In large blast furnaces, the number of separate cooling circuits may range from 500 to 1000. Each individual cooling circuit has an upstream end and a downstream end and includes one or more cooling members, usually less than ten. The types of cooling members include tuyeres having built in cooling jackets, tuyere coolers surrounding the tuyeres, per se, and copper plates or staves or other cooling members in the bosh, belly, stack and hearth. Each cooling member has an inlet for the cooling liquid, connected to the upstream end of the cooling circuit, and an outlet for the cooling liquid, connected to the downstream end of the cooling circuit, either directly or via the inlet and outlet of a downstream cooling member in the same circuit.
Because of the high temperature and severe reaction conditions inside the blast furnace, cooling members frequently develop leaks. In conventional cooling systems, the fact that there is a leak somewhere in the system can usually be discerned when the leak occurs. However, to isolate the leak to the particular cooling circuit in which the leak is located, using conventional leak-locating techniques, is a long, tedious and cumbersome procedure when the cooling system contains several hundred cooling circuits, as is often the case in modern blast furnaces. Indeed, it may take up to two to three days to isolate the leak, using conventional procedures.
It is important to rapidly detect such leaks. Failure to do so may cause chilling of the furnace by the injection of large volumes of cooling water into the furnace from the cooling member when water in the leaky cooling member is at a pressure higher than the furnace internal gas pressure. When the water in the leaky cooling member is at a pressure lower than the furnace internal gas pressure, failure to rapidly detect a leak may cause the loss of large amounts of combustible blast furnace gas into the cooling circuit and then into the cast house (a part of the blast furnace complex), and this creates safety problems.
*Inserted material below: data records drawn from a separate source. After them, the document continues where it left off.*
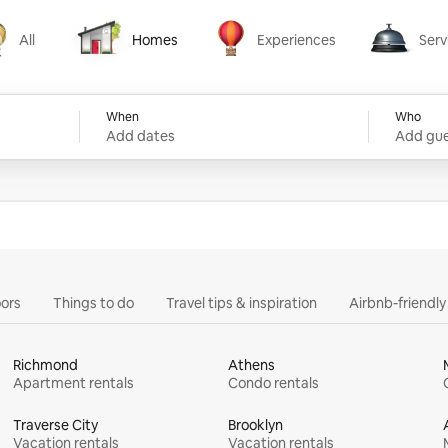
All
Homes
Experiences
Serv
Homes
Experiences
Services
When
Who
Add dates
Add gue
ors
Things to do
Travel tips & inspiration
Airbnb-friendl
Richmond
Athens
Apartment rentals
Condo rentals
Traverse City
Brooklyn
Vacation rentals
Vacation rentals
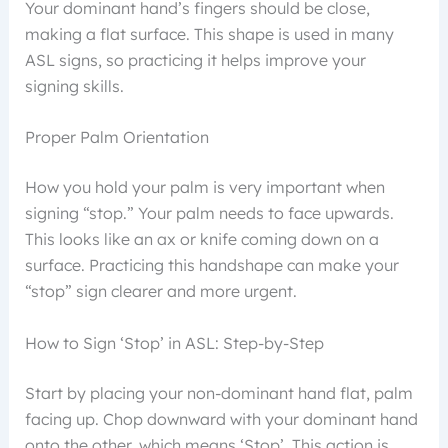
Your dominant hand’s fingers should be close,
making a flat surface. This shape is used in many
ASL signs, so practicing it helps improve your
signing skills.
Proper Palm Orientation
How you hold your palm is very important when
signing “stop.” Your palm needs to face upwards.
This looks like an ax or knife coming down on a
surface. Practicing this handshape can make your
“stop” sign clearer and more urgent.
How to Sign ‘Stop’ in ASL: Step-by-Step
Start by placing your non-dominant hand flat, palm
facing up. Chop downward with your dominant hand
onto the other, which means ‘Stop’. This action is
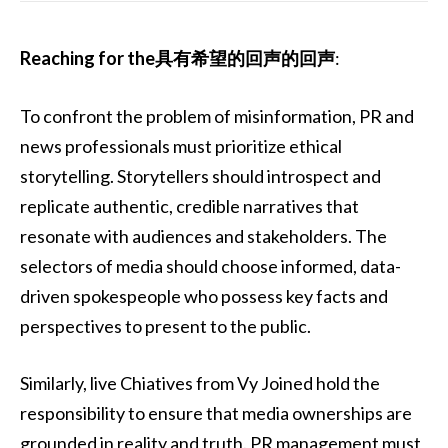
Reaching for the具有希望的回声的回声
:
To confront the problem of misinformation, PR and
news professionals must prioritize ethical
storytelling. Storytellers should introspect and
replicate authentic, credible narratives that
resonate with audiences and stakeholders. The
selectors of media should choose informed, data-
driven spokespeople who possess key facts and
perspectives to present to the public.
Similarly, live Chiatives from Vy Joined hold the
responsibility to ensure that media ownerships are
grounded in reality and truth. PR management must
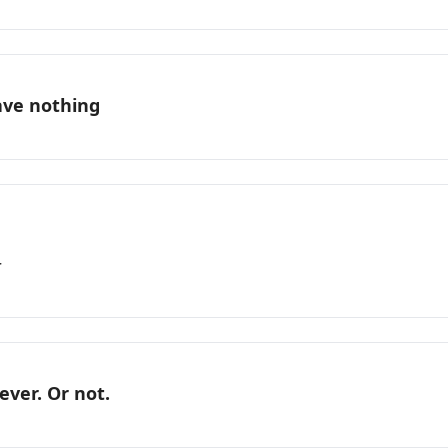
ave nothing
r
ever. Or not.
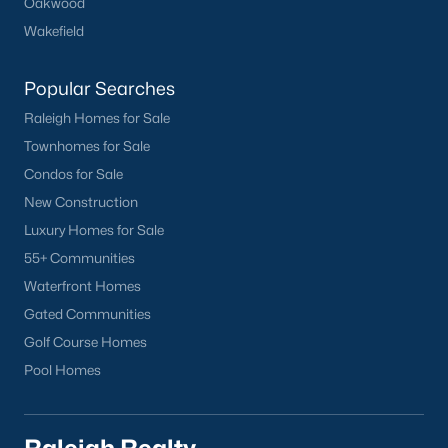
Oakwood
Wakefield
Popular Searches
Raleigh Homes for Sale
Townhomes for Sale
Condos for Sale
New Construction
Luxury Homes for Sale
55+ Communities
Waterfront Homes
Gated Communities
Golf Course Homes
Pool Homes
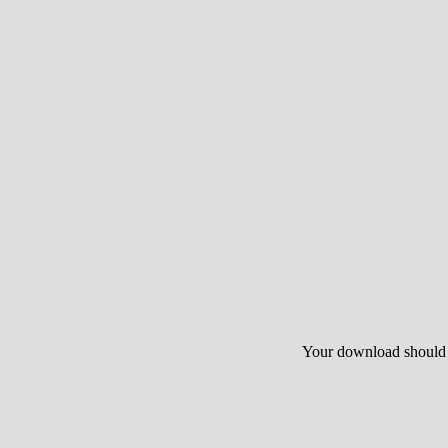
Your download should st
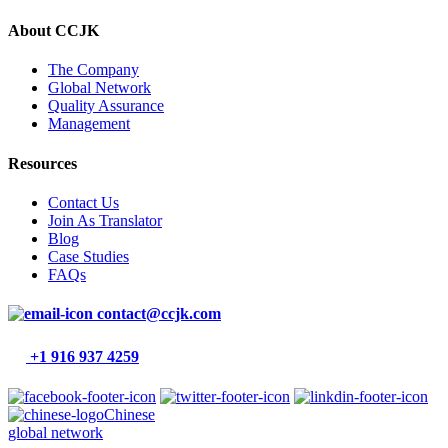
About CCJK
The Company
Global Network
Quality Assurance
Management
Resources
Contact Us
Join As Translator
Blog
Case Studies
FAQs
contact@ccjk.com
+1 916 937 4259
Chinese
global network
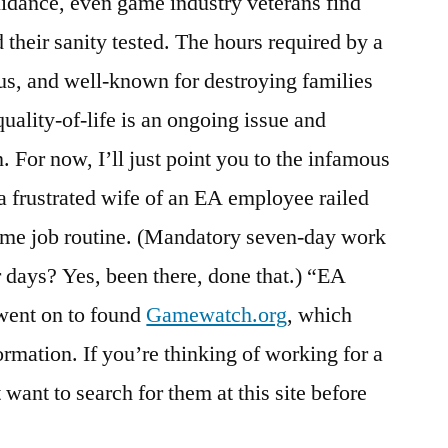
idance, even game industry veterans find
 their sanity tested. The hours required by a
us, and well-known for destroying families
ality-of-life is an ongoing issue and
. For now, I’ll just point you to the infamous
a frustrated wife of an EA employee railed
game job routine. (Mandatory seven-day work
ays? Yes, been there, done that.) “EA
went on to found
Gamewatch.org
, which
formation. If you’re thinking of working for a
ant to search for them at this site before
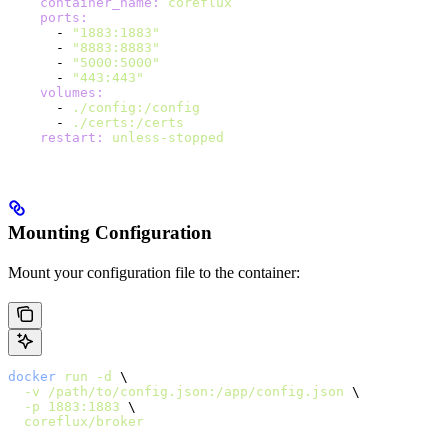
    container_name
:
 coreflux
    ports
:
      - 
"1883:1883"
      - 
"8883:8883"
      - 
"5000:5000"
      - 
"443:443"
    volumes
:
      - 
./config:/config
      - 
./certs:/certs
    restart
:
 unless-stopped
Mounting Configuration
Mount your configuration file to the container:
docker
 run
 -d
 \
  -v
 /path/to/config.json:/app/config.json
 \
  -p
 1883:1883
 \
  coreflux/broker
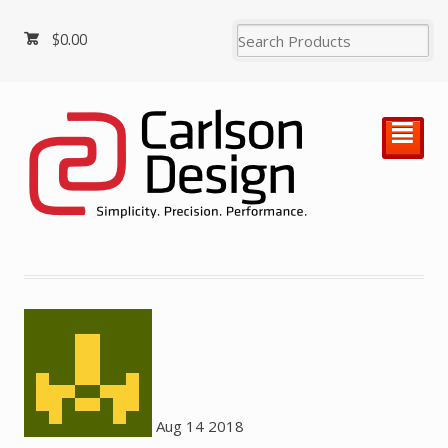
$
0.00
²
Aug
14
2018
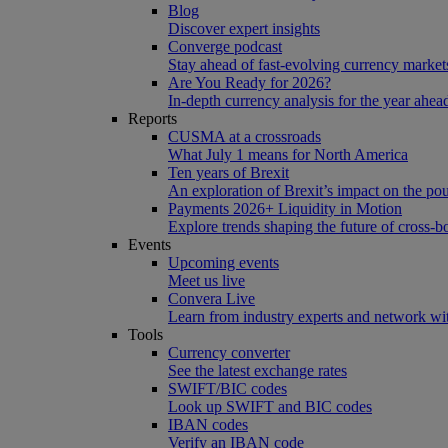
Blog
Discover expert insights
Converge podcast
Stay ahead of fast-evolving currency market
Are You Ready for 2026?
In-depth currency analysis for the year ahea
Reports
CUSMA at a crossroads
What July 1 means for North America
Ten years of Brexit
An exploration of Brexit’s impact on the po
Payments 2026+ Liquidity in Motion
Explore trends shaping the future of cross-
Events
Upcoming events
Meet us live
Convera Live
Learn from industry experts and network wi
Tools
Currency converter
See the latest exchange rates
SWIFT/BIC codes
Look up SWIFT and BIC codes
IBAN codes
Verify an IBAN code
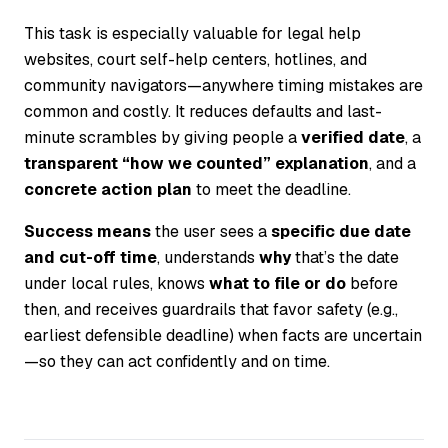
This task is especially valuable for legal help
websites, court self-help centers, hotlines, and
community navigators—anywhere timing mistakes are
common and costly. It reduces defaults and last-
minute scrambles by giving people a
verified date
, a
transparent “how we counted” explanation
, and a
concrete action plan
to meet the deadline.
Success means
the user sees a
specific due date
and cut-off time
, understands
why
that’s the date
under local rules, knows
what to file or do
before
then, and receives guardrails that favor safety (e.g.,
earliest defensible deadline) when facts are uncertain
—so they can act confidently and on time.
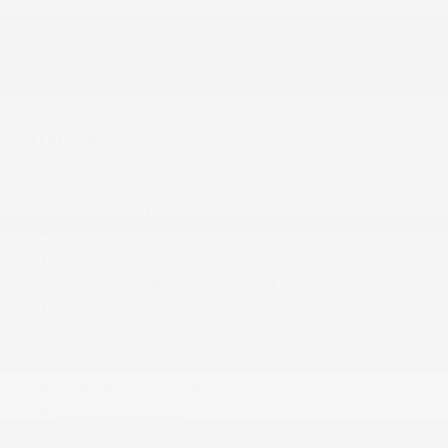
Variable Intermittent Wipers
Wheels w/Full Wheel Covers
Wheels: 16 Steel w/Full Covers
INTERIOR
1 12V DC Power Outlet
2 LCD Monitors In The Front
4 Speakers
60-40 Folding Bench Front Facing Fold
Forward Seatback Rear Seat
Air Filtration
Cargo Features -inc: Tire Mobility Kit
Cargo Space Lights
Carpet Floor Trim
Cloth Seat Trim
Cruise Control w/Steering Wheel Controls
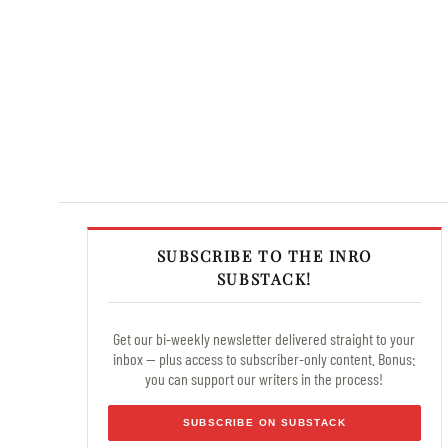
SUBSCRIBE TO THE INRO
SUBSTACK!
Get our bi-weekly newsletter delivered straight to your
inbox — plus access to subscriber-only content. Bonus:
you can support our writers in the process!
SUBSCRIBE ON SUBSTACK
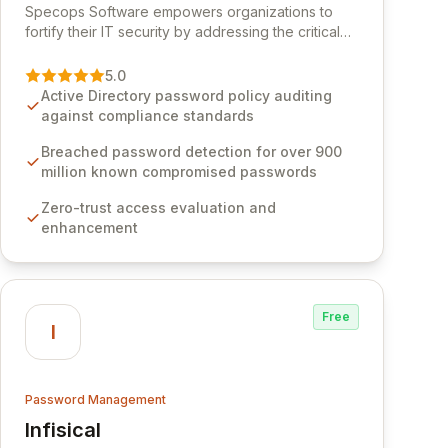
Specops Software empowers organizations to
fortify their IT security by addressing the critical
vulnerability of password management and
authentication. As a premier vendor, Specops
5.0
Software provides advanced solutions designed
Active Directory password policy auditing
to proactively block weak passwords, enforce
against compliance standards
robust authentication protocols, and ensure
compliance with stringent industry standards like
Breached password detection for over 900
CJIS and HITRUST. With deep native integration
million known compromised passwords
into Active Directory and on-premises data
Zero-trust access evaluation and
storage, Specops Software offers unparalleled
enhancement
security and control for sensitive business data.
Free
I
Password Management
Infisical
View Infisical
In addition, blast furnace gas entering the cooling system could be drawn into the pumping system and damage the pumps, and either furnace gas leaking into, or steam generated in a cooling plate that has or is about to fail, respectively, would decrease the cooling effectiveness of the cooling liquid in downstream cooling members in the circuit and, hence, potentially cause the formation of a leak in one or more of these downstream members.
With respect to prior art leak detection devices, numerous types of flowmeters and associated instrumentation have been developed for measuring fluid flow. (These include orifice meters, turbine meters, vortex meters, magnetic flow meters, etc. Hence, it would be possible to place one of these devices on the inlet line of each cooling circuit and another one of these devices on the outlet line of that circuit and utilize the difference in flow rates detected by the two devices to determine if there is any leakage in the circuit between the inlet and outlet flowmeters.
However, these devices are relatively costly. In addition, they usually create an obstruction in the fluid line which not only causes an additional pressure drop but, also, can promote the buildup in that line of foreign solid particles which could ultimately block the circuit. Also, these devices usually require frequent calibration, and the flow rate difference between the inlet and outlet readings is usually not very accurate.